She was crying and singing Taylor Swift on repeat. I'm never drinking with her again.
I'm either watching Fifth Element or Hotel Rwanda. There's black people and white people and high life tall boy 18 packs are $11.99 so I could be watching my own hand. I have no idea.
Can you call him, he said something about going to the balcony to pee and now hes texting me saying hes lost
Sad news: I might have to institute a "once-per-day" policy on getting trashed downtown. Sorry, reputation.
He was able to grab love handles during doggy style... I know we said spring break mexico diet starts next week but i think we need to start tomorrow.
So many lesbians keep hitting on me. I'm about to give up and just go home with the manliest one.
Next time we're there I want drunk pics of us trying to ride the stone lions downtown.
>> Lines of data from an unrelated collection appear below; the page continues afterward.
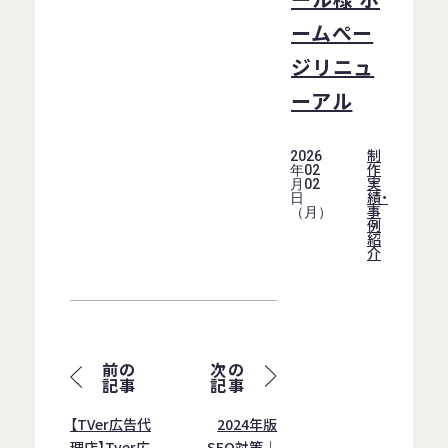
ームぺー
ジリニュ
ーアル
制
2026
作
年02
実
月02
績・
日
事
（月）
例
紹
介
前の
次の
記事
記事
【TVer広告代
2024年版
理店】Tver広
SEO対策｜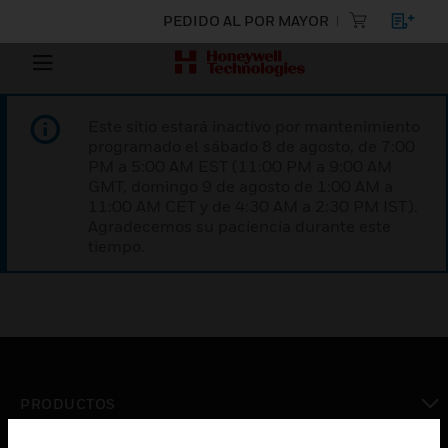
PEDIDO AL POR MAYOR
Este sitio estará inactivo por mantenimiento
programado el sábado 8 de agosto, de 7:00
PM a 5:00 AM EST (11:00 PM a 9:00 AM
GMT, domingo 9 de agosto de 1:00 AM a
11:00 AM CET y de 4:30 AM a 2:30 PM IST).
Agradecemos su paciencia durante este
tiempo.
PRODUCTOS
Cambiar vista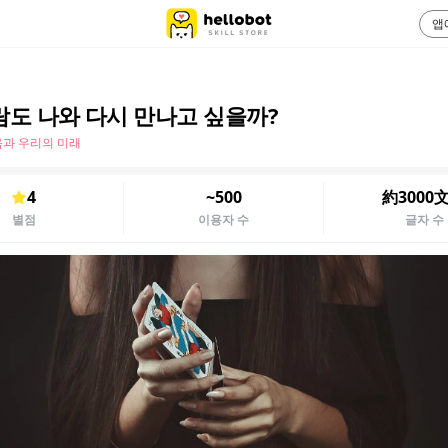
앱
람도 나와 다시 만나고 싶을까?
음과 우리의 미래
4
~500
約3000
별점
이용자 수
글자 수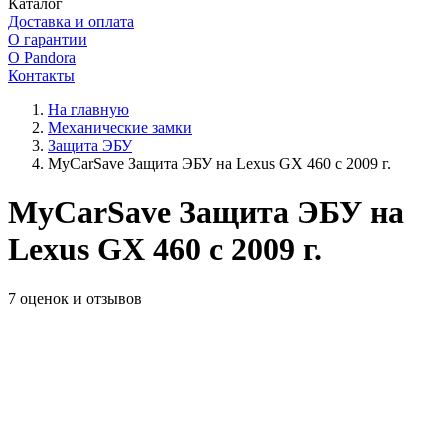
Каталог
Доставка и оплата
О гарантии
О Pandora
Контакты
На главную
Механические замки
Защита ЭБУ
MyCarSave Защита ЭБУ на Lexus GX 460 с 2009 г.
MyCarSave Защита ЭБУ на
Lexus GX 460 с 2009 г.
7 оценок и отзывов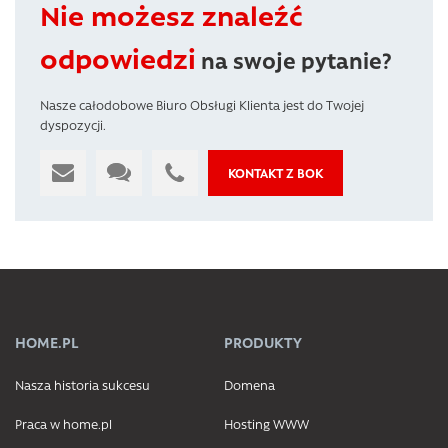
Nie możesz znaleźć
odpowiedzi
na swoje pytanie?
Nasze całodobowe Biuro Obsługi Klienta jest do Twojej
dyspozycji.
KONTAKT Z BOK
HOME.PL
PRODUKTY
Nasza historia sukcesu
Domena
Praca w home.pl
Hosting WWW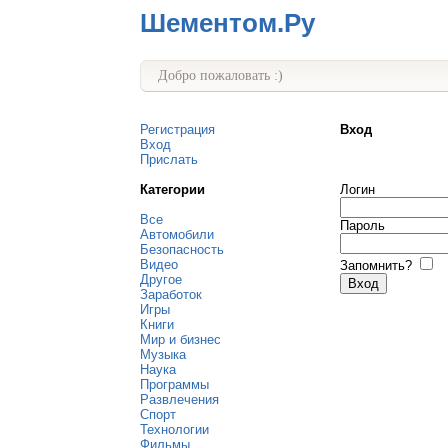
Шементом.Ру
Добро пожаловать :)
Регистрация
Вход
Вход
Прислать
Категории
Логин
Все
Пароль
Автомобили
Безопасность
Видео
Запомнить?
Другое
Заработок
Игры
Книги
Мир и бизнес
Музыка
Наука
Программы
Развлечения
Спорт
Технологии
Фильмы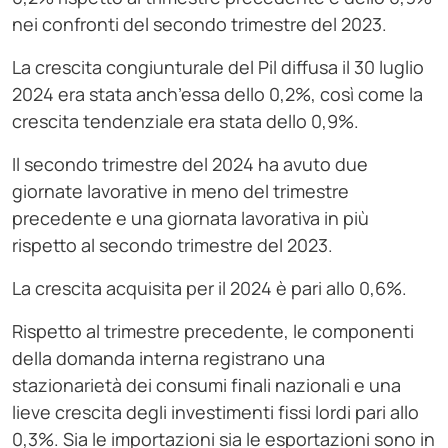
nei confronti del secondo trimestre del 2023.
La crescita congiunturale del Pil diffusa il 30 luglio
2024 era stata anch’essa dello 0,2%, così come la
crescita tendenziale era stata dello 0,9%.
Il secondo trimestre del 2024 ha avuto due
giornate lavorative in meno del trimestre
precedente e una giornata lavorativa in più
rispetto al secondo trimestre del 2023.
La crescita acquisita per il 2024 è pari allo 0,6%.
Rispetto al trimestre precedente, le componenti
della domanda interna registrano una
stazionarietà dei consumi finali nazionali e una
lieve crescita degli investimenti fissi lordi pari allo
0,3%. Sia le importazioni sia le esportazioni sono in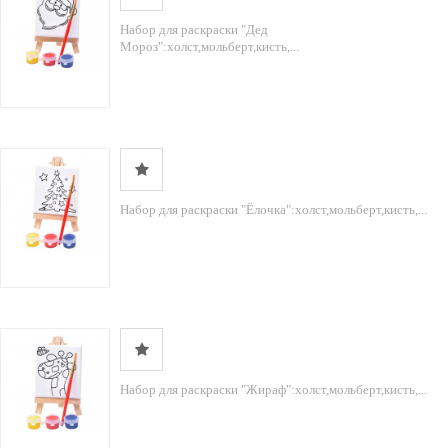
Набор для раскраски "Дед
Мороз":холст,мольберт,кисть,...
Набор для раскраски "Ёлочка":холст,мольберт,кисть,...
Набор для раскраски "Жираф":холст,мольберт,кисть,...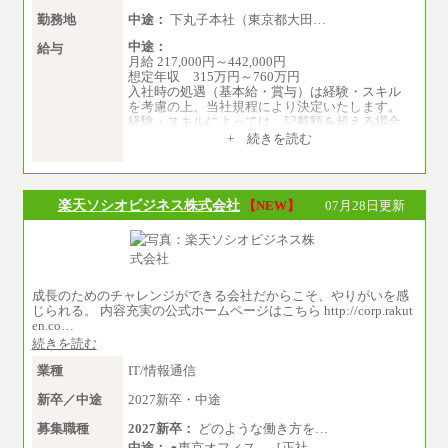
勤務地
中途：
下丸子本社（東京都大田…
中途：
給与
月給 217,000円～442,000円
想定年収 315万円～760万円
入社時の処遇（基本給・賞与）は経験・スキル
を考慮の上、当社規程により決定いたします。
経験・スキルによっては、記載額を超える場合
もあります。
+ 続きを読む
※試用期間中も給与に変更はございません。
楽天ソシオビジネス株式会社
【NEW】
07月28日更新
成長のためのチャレンジができる会社だからこそ、やりがいを感
じられる。 内容充実の公式ホームページはこちら http://corp.rakut
en.co…
続きを読む
業種
IT/情報通信
新卒／中途
2027新卒・中途
募集職種
2027新卒：
どのような働き方を…
中途：
●東京オフィス ［正社…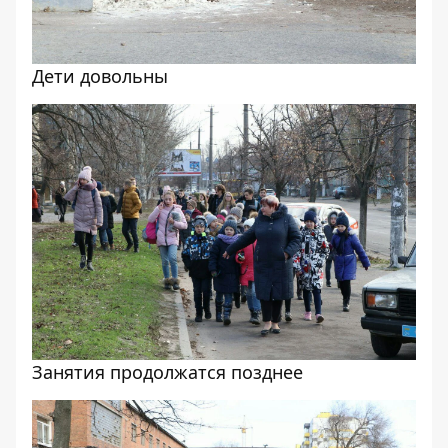
Дети довольны
Занятия продолжатся позднее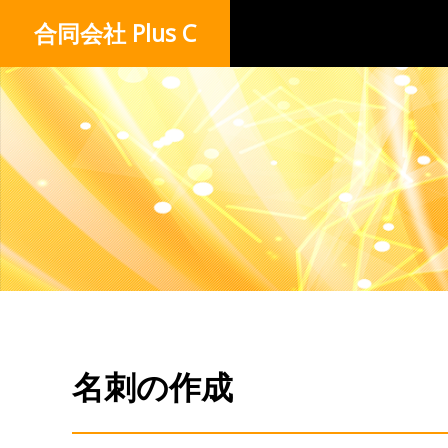
合同会社 Plus C
名刺の作成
Don't even attempt to fight me on this.
no you're not allowed back
come on. everbeers was a great idea. you fucks had a great night
You made me drive your car so you could give the dude from the parking lot a BJ in the back seat. Classy.
Just found the measuring tape in my bathroom. How drunk could I have possibly been on Saturday?!
Just a little. Like do I say "hey I'm the girl that's fucking your son, nice to meet you"
so hungover. idk whos house or comp im on
That butt dial turned into a booty call.
He showed his fake to the cop and was like "does the coloring look off to you?"
Tell her that we understand the angle wasn't the best on the first video and that we forgive her.